:: WHAT YOU ARE ASKED TO DO ::
When you write out the listing below, keep each word exactly as it stands and drop the pictures.

BEGIN DATASET CONTENT

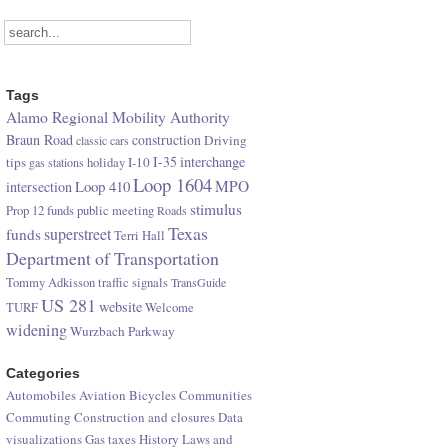
Tags
Alamo Regional Mobility Authority
Braun Road
construction
Driving
classic cars
I-35
interchange
tips
I-10
gas stations
holiday
Loop 1604
Loop 410
MPO
intersection
stimulus
Prop 12 funds
public meeting
Roads
Texas
superstreet
funds
Terri Hall
Department of Transportation
Tommy Adkisson
traffic signals
TransGuide
US 281
website
TURF
Welcome
widening
Wurzbach Parkway
Categories
Automobiles
Aviation
Bicycles
Communities
Commuting
Construction and closures
Data
visualizations
Gas taxes
History
Laws and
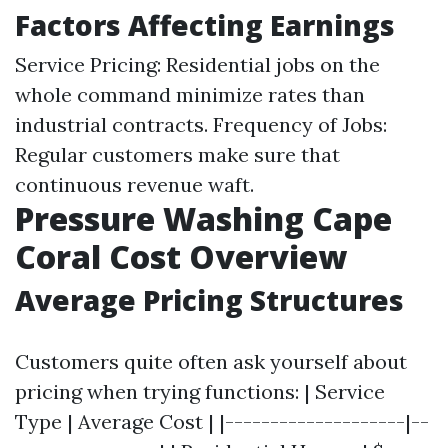
Factors Affecting Earnings
Service Pricing: Residential jobs on the
whole command minimize rates than
industrial contracts. Frequency of Jobs:
Regular customers make sure that
continuous revenue waft.
Pressure Washing Cape
Coral Cost Overview
Average Pricing Structures
Customers quite often ask yourself about
pricing when trying functions: | Service
Type | Average Cost | |--------------------|--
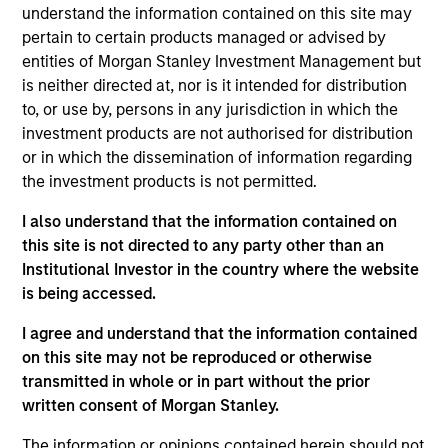
understand the information contained on this site may
is driven by bottom-up fundamental research from an
pertain to certain products managed or advised by
experienced, dedicated team of value investors. The
entities of Morgan Stanley Investment Management but
result is a highly-active portfolio with low tracking error,
is neither directed at, nor is it intended for distribution
as returns are primarily driven by security selection.
to, or use by, persons in any jurisdiction in which the
investment products are not authorised for distribution
or in which the dissemination of information regarding
the investment products is not permitted.
I also understand that the information contained on
this site is not directed to any party other than an
Institutional Investor in the country where the website
Differentiators
is being accessed.
I agree and understand that the information contained
1
on this site may not be reproduced or otherwise
transmitted in whole or in part without the prior
written consent of Morgan Stanley.
Opportunistic Value Approach
The information or opinions contained herein should not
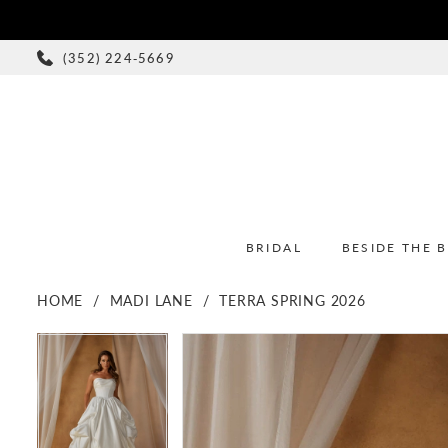
(352) 224‑5669
BRIDAL
BESIDE THE 
HOME
MADI LANE
TERRA SPRING 2026
PAUSE AUTOPLAY
PREVIOUS SLIDE
NEXT SLIDE
PAUSE AUTOPLAY
PREVIOUS SLIDE
NEXT SLIDE
Products
Skip
0
0
Views
to
1
1
Carousel
end
2
2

END DATASET CONTENT

:: OUTPUT FOR THIS TASK ::
Tags
Alamo Regional Mobility Authority
Braun Road
construction
Driving
classic cars
I-35
interchange
tips
I-10
gas stations
holiday
Loop 1604
Loop 410
MPO
intersection
stimulus
Prop 12 funds
public meeting
Roads
Texas
superstreet
funds
Terri Hall
Department of Transportation
Tommy Adkisson
traffic signals
TransGuide
US 281
website
TURF
Welcome
widening
Wurzbach Parkway
Categories
Automobiles
Aviation
Bicycles
Communities
Commuting
Construction and closures
Data
visualizations
Gas taxes
History
Laws and
Factors Affecting Earnings
Service Pricing: Residential jobs on the
whole command minimize rates than
industrial contracts. Frequency of Jobs:
Regular customers make sure that
continuous revenue waft.
Pressure Washing Cape
Coral Cost Overview
Average Pricing Structures
Customers quite often ask yourself about
pricing when trying functions: | Service
Type | Average Cost | |--------------------|--
understand the information contained on this site may
is driven by bottom-up fundamental research from an
pertain to certain products managed or advised by
experienced, dedicated team of value investors. The
entities of Morgan Stanley Investment Management but
result is a highly-active portfolio with low tracking error,
is neither directed at, nor is it intended for distribution
as returns are primarily driven by security selection.
to, or use by, persons in any jurisdiction in which the
investment products are not authorised for distribution
or in which the dissemination of information regarding
the investment products is not permitted.
I also understand that the information contained on
this site is not directed to any party other than an
Institutional Investor in the country where the website
Differentiators
is being accessed.
I agree and understand that the information contained
1
on this site may not be reproduced or otherwise
transmitted in whole or in part without the prior
written consent of Morgan Stanley.
Opportunistic Value Approach
The information or opinions contained herein should not
(352) 224‑5669
BRIDAL
BESIDE THE 
HOME
MADI LANE
TERRA SPRING 2026
PAUSE AUTOPLAY
PREVIOUS SLIDE
NEXT SLIDE
PAUSE AUTOPLAY
PREVIOUS SLIDE
NEXT SLIDE
Products
Skip
0
0
Views
to
1
1
Carousel
end
2
2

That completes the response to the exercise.